Lorsque nous nous laissons tomber dans le canapé, il est presque dix-huit heures. Le soleil a changé de place et ne caresse déjà plus l’asphalte de ma rue ; il n'a laissé de son passage que des ombres déjà froides. Mes yeux vont de l'horloge à la fenêtre, de la fenêtre à l'appartement. A côté de moi, tu lâches un profond soupir, celui d'un homme fier d'avoir fait du bon travail.

« Ça c'est du travail de pro ! » dis-tu, amusé, avant de te tourner vers moi.

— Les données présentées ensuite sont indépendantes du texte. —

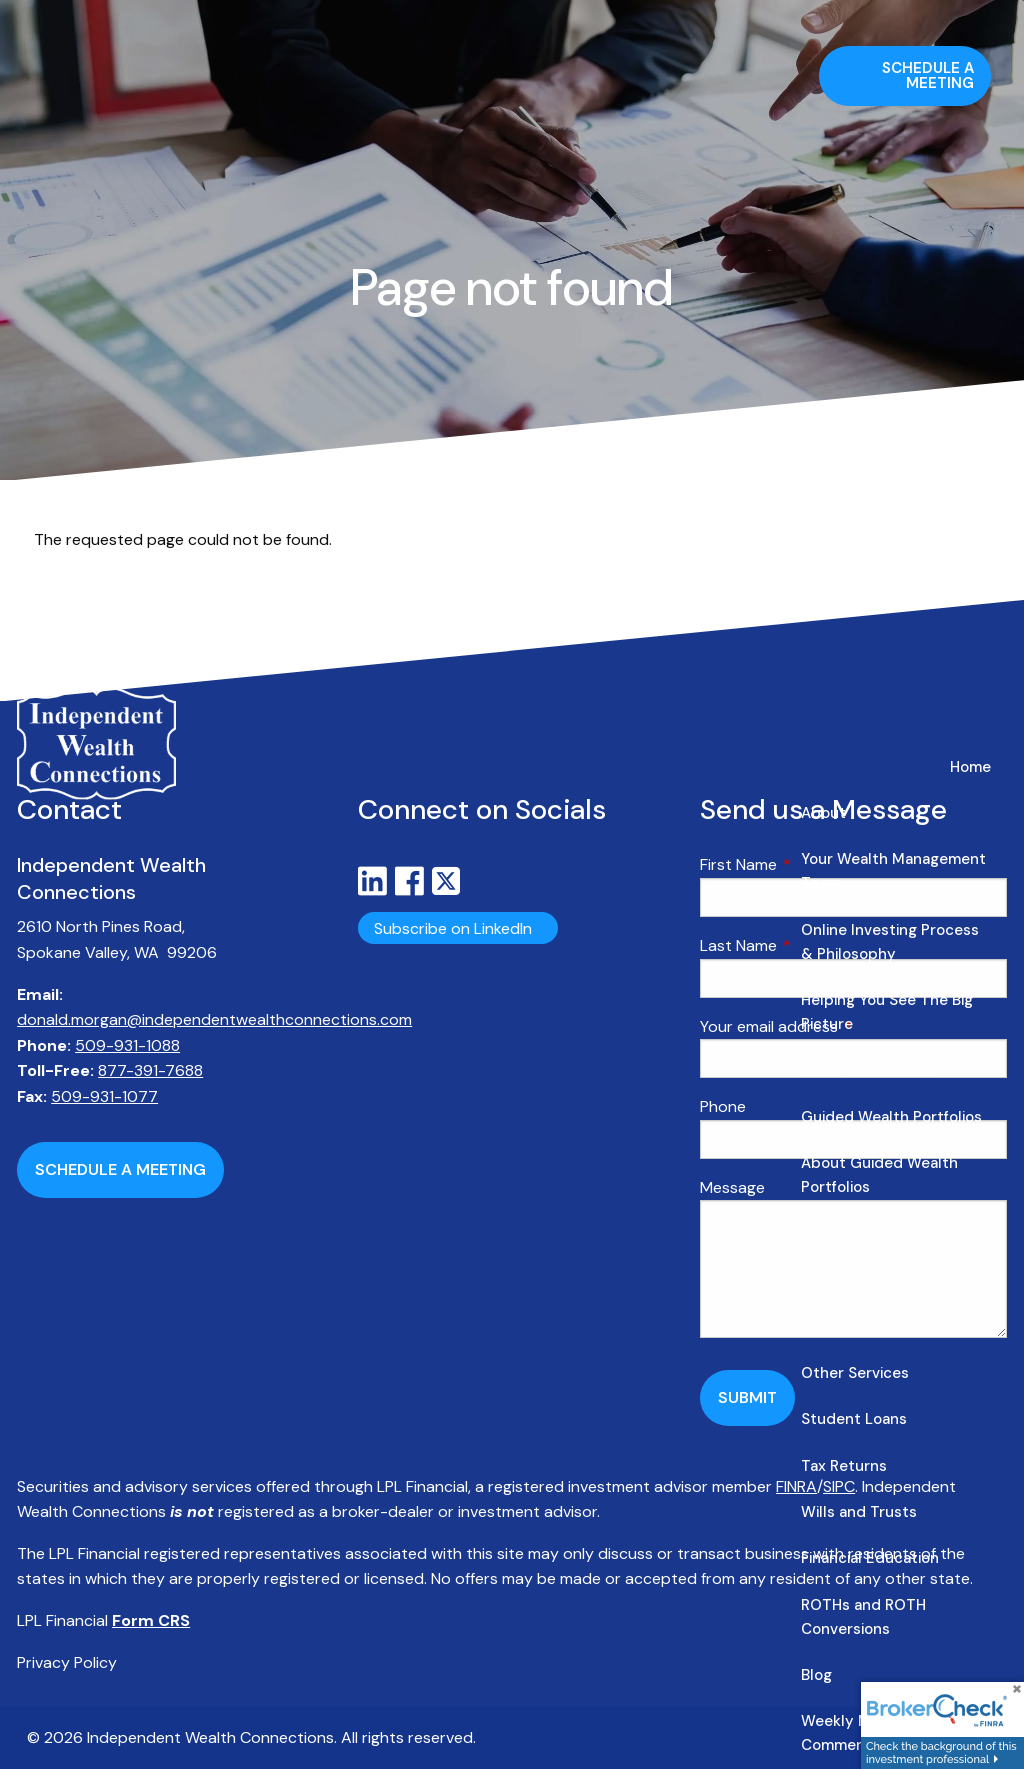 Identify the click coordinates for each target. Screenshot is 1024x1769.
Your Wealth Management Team (893, 871)
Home (970, 767)
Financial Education (870, 1558)
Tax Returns (844, 1466)
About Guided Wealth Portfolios (879, 1175)
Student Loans (854, 1419)
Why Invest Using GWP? (887, 1234)
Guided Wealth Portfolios (891, 1117)
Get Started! (847, 1326)
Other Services (855, 1373)
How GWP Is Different (878, 1280)
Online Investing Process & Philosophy (890, 942)
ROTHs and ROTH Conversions (863, 1617)
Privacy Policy (67, 1662)
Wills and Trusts (859, 1512)
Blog (816, 1675)
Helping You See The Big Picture (887, 1012)
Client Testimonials (869, 1071)
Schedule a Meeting (928, 75)
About (823, 813) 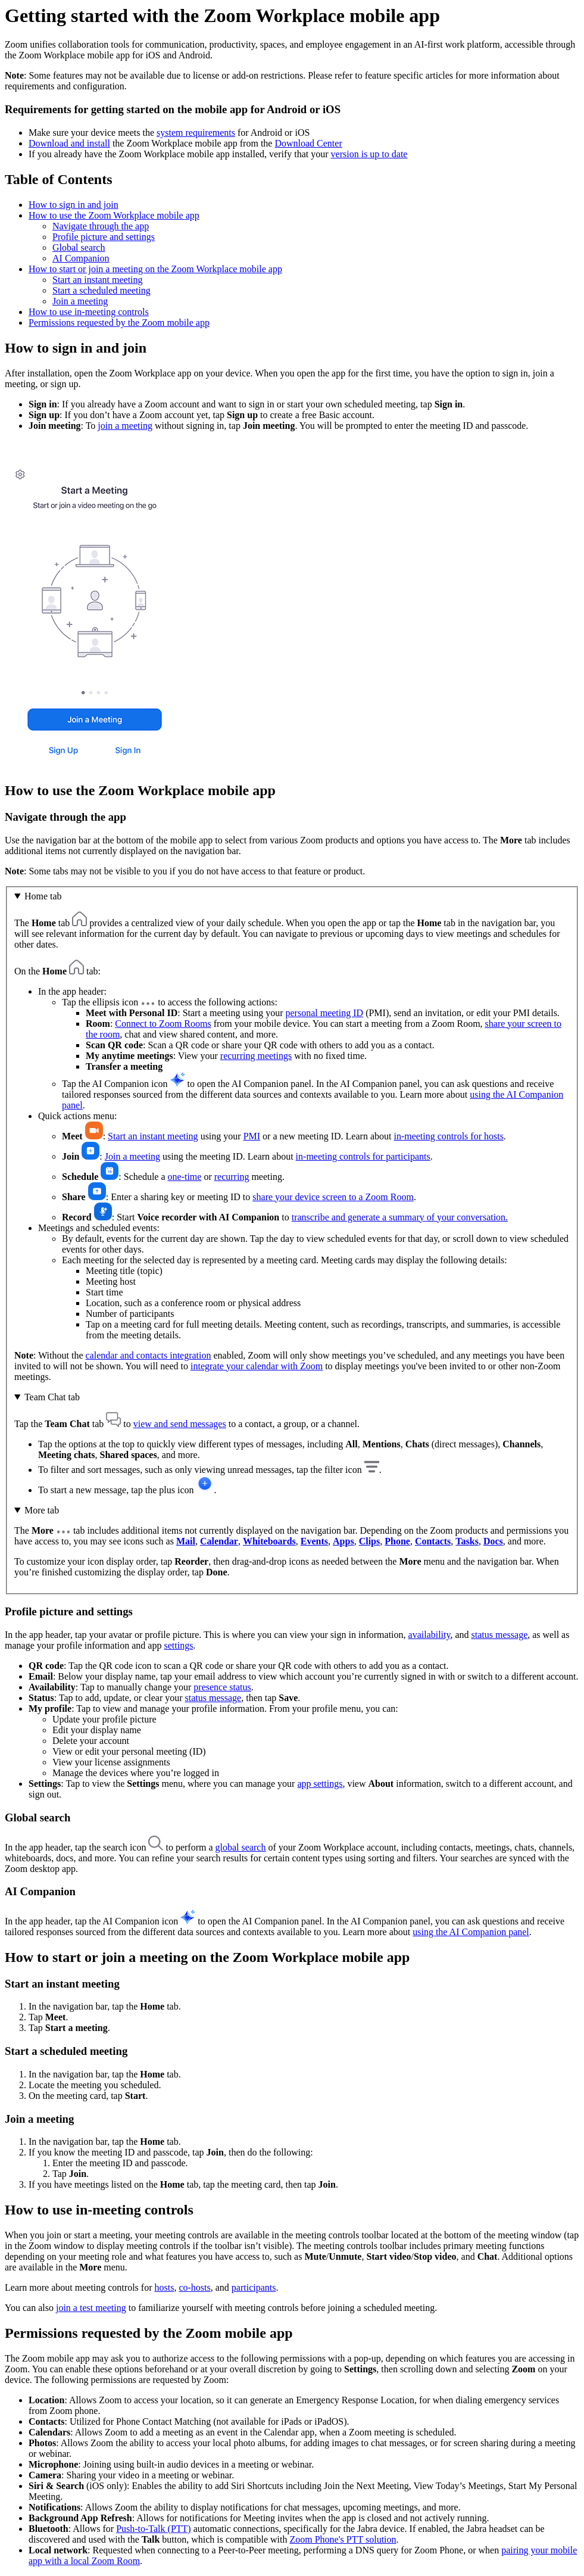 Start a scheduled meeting (101, 290)
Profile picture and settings (103, 237)
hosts (164, 2287)
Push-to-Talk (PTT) (153, 2529)
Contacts (433, 1541)
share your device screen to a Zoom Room (333, 1197)
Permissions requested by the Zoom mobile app (119, 322)
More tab (41, 1510)
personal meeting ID (325, 1013)
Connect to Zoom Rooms (163, 1023)
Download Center (308, 143)
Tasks (467, 1541)
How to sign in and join (73, 205)
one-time (185, 1177)
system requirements (196, 132)
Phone (397, 1541)
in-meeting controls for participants (363, 1156)
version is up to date (369, 154)
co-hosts (194, 2287)
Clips (369, 1541)
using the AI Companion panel (471, 1932)
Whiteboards (269, 1541)
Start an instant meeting (97, 280)
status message (499, 1635)
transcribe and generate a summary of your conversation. (400, 1217)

Je lâche un petit rire et passe une main dans mes cheveux. Ce n'est pas grand chose, tout ce que nous avons fait, aujourd'hui. C'est une petite pierre lancée dans l'océan de la vie. Mais cette petite pierre fait des ronds à la surface. Et ces petits ronds se répercutent tout autour de moi, m'emplissent d'un espoir fou, celui de réussir à m'en sortir un jour entièrement. 

D'un geste impulsif, je pose ma main sur la tienne.

« Je n'aurais pas pu y arriver sans toi. Merci. »

Et je ne sais plus très bien pourquoi je te remercie. Pour l'appartement, ou peut-être pour tout. Pour tout ce que tu as fait pour moi depuis l'accident. Pour ces heures passées à mes côtés en attendant que je me réveille. Pour cette bataille silencieuse, pour n'avoir jamais abandonné cette personne furieuse et impuissante sur ce lit d'hôpital. Pour avoir tenu bon, pendant la tempête et pour être resté après.

« Ce n'est rien, »

« Au contraire. C'est tout. Et je suis désolé. Pour tout, également. Tout ça, ce n'était pas de ta faute. Tu étais simplement le coupable idéal. »

Je vois l'émotion, si vive, au fond de tes yeux clairs. Elle ne déborde pas, mais elle est là, omniprésente, et je me noie en elle.

« Peut-être que ce n'est la faute de personne. » finis-tu par dire d'un souffle incertain. « Peut-être que c'est seulement la faute de nos propres conneries. »

« Peut-être. » 

Le silence s'installe entre nous, épais. Nos mains sont toujours liées entre elles, comme une promesse teintée d'espoir. Pour la première fois depuis des mois, voire des semaines, l'avenir ne me paraît plus aussi inaccessible. Le combat sera quotidien mais je ne suis pas seul. Je ne le serai jamais.

Peut-être, qu'enfin, je pourrai vivre à nouveau.